What better to go with a hunk of steak than some whiskey? In recent years, America’s frenzied adulation of our pre-Prohibition drinking ways has been gaining steam. Americans are doing some serious spirits soul searching, reviving our roots, and rediscovering our drinking past. Microdistilleries are springing up across the country, creating craft spirits using old-fashioned methods, small copper pot stills, opting out of chill filtering, and creating spirits that uniquely reflect the region they hail from. Dare I say terroir?
Here are five American craft whiskeys from distilleries that are turning heads. Cocktail recipe recommendation: add a rock or two.
High West Distillery Rendezvous Rye, $46
Park City, Utah, www.highwest.com
Nestled in the Rocky Mountains, Utah’s first distillery since 1870, High West, is turning out impeccable spirits at 7,000 feet. Located in old town Park City at the bottom of a ski run, complete with the town chair lift dangling past in the background, the distillery and accompanying saloon-restaurant boasts that they are the world’s only ski-in gastro distillery. Proprietor and distiller David Perkins combines his background in biochemistry and his love of whiskey to craft small-batch spirits. While waiting for his own whiskey to age, Perkins has been causing a stir, creating some stellar blends using unique and carefully sourced barrels. A personal favorite is their Rendezvous Rye, an incredible, one-of-a-kind spirit. Rye itself is amazing, elegant and until recently, highly under-appreciated. It is the country’s oldest spirit – even George Washington distilled it – and until Prohibition, Americans drank more rye than any other spirit. Post-Prohibition, the focus changed to rye’s sweeter sibling, bourbon, which was less expensive to produce. A blend of a 6-year and a 16-year straight rye whiskey, this one does not mess around. Made the way rye used to be made with a high rye content of 95 percent in the 6-year mash bill and 80 percent in the 16-year, it has a beautiful, spicy bouquet. With the young and old blend, you get the best of both worlds: vibrancy and depth; spicy young fruits; and mature, mellow caramel undertones with flavors of cinnamon, mint and vanilla. It has an outstanding finish and is overall a truly delicious and unique rye.

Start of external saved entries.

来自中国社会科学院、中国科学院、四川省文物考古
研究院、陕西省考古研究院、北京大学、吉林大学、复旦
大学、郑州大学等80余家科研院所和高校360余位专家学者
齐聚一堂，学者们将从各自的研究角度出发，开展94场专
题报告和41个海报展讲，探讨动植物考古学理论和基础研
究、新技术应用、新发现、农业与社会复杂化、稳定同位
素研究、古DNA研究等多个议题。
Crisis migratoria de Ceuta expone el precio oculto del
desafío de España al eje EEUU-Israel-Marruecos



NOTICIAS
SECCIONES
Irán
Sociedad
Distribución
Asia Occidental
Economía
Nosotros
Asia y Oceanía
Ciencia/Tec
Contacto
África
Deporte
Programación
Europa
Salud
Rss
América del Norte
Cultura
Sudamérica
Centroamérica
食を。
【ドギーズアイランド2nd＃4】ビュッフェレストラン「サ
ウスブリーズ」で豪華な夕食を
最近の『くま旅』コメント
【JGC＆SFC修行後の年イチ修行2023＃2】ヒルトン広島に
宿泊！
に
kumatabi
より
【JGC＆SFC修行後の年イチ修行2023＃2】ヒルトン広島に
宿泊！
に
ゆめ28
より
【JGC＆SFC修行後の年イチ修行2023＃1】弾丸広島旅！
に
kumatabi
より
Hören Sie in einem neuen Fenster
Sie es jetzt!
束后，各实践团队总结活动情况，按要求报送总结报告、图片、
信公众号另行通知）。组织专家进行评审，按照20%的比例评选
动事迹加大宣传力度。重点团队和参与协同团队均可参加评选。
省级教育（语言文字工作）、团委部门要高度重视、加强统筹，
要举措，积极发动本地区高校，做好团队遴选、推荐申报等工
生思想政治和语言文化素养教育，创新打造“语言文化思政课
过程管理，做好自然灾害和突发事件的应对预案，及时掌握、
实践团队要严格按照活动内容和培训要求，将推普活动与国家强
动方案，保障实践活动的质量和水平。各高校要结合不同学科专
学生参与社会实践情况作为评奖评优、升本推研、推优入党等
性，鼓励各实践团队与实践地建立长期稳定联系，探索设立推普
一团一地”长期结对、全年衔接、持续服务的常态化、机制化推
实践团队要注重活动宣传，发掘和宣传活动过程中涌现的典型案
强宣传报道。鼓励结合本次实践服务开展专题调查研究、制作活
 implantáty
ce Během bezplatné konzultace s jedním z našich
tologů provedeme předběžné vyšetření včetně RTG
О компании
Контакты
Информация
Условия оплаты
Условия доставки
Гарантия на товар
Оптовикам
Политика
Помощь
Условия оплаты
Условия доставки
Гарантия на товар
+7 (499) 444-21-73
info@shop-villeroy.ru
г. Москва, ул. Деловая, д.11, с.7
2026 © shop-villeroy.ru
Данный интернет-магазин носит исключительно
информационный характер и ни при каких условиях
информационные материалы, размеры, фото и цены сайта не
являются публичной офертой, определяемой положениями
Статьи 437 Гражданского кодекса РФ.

Death’s Door Spirits, White Whiskey, $36
Washington Island, Wisc., www.deathsdoorspirits.com
Some whiskey enthusiasts cringe at the idea of allowing this spirit to assume the title of whiskey at all, but call it what you will – white dog, new make, moonshine, white whiskey, or the like – the raw, un-aged spirit’s rising popularity is impossible to ignore. On a little island seven miles off the northern-most tip of Wisconsin’s Door Peninsula, Death’s Door Spirits makes a well-loved malted wheat “white whiskey.” Owner Brian Ellison named the company after the shipwreck-laden waterway between the island and the peninsula that connects the Green Bay to greater Lake Michigan. Committed to working with local farmers and expanding agricultural sustainability, Death’s Door grows all the wheat in their spirits on the beautiful 23-square-mile island. Eighty percent of this white whiskey’s mash bill is their organic Washington Island hard red winter wheat, and the other 20 percent is organic malted barley from Chilton, Wisc. The spirit is double distilled in a 90-gallon copper still under Death Door’s direction at nearby microdistillery Yahara Bay, rested in stainless steel, and finished in uncharred Minnesota oak barrels. The clear color and sharp aroma are reminiscent of cachaça. The spirit is fiery, young and guaranteed to put some hair on your chest.
Finger Lakes Distilling McKenzie Bourbon Whiskey, $53
Burdett, N.Y.; www.fingerlakesdistilling.com
Finger Lakes Distilling sits in the heart of New York’s idyllic, bountiful wine country on a softly sloping hillside overlooking Seneca Lake. A farm as well as a distillery, co-owners Brian McKenzie and Thomas Earl McKenzie (no relation) are all about the farm-to-bottle approach. Generally, all of the ingredients going into their spirits are organic and locally sourced from within a 50-mile radius, including some of which they grow themselves. Green practices are combined with passion-inspired, small-batch craftsmanship to create quality spirits. Their McKenzie Bourbon Whiskey is made from a local variety of open-pollinating heirloom corn, distilled in their 200-gallon copper pot still, aged in new charred barrels and finished in local Chardonnay casks. The bourbon is delicate yet complex with aromas of apricot, spice and vanilla, and the lack of chill filtering gives it a satisfying full mouth feel. They also make a stand-up rye.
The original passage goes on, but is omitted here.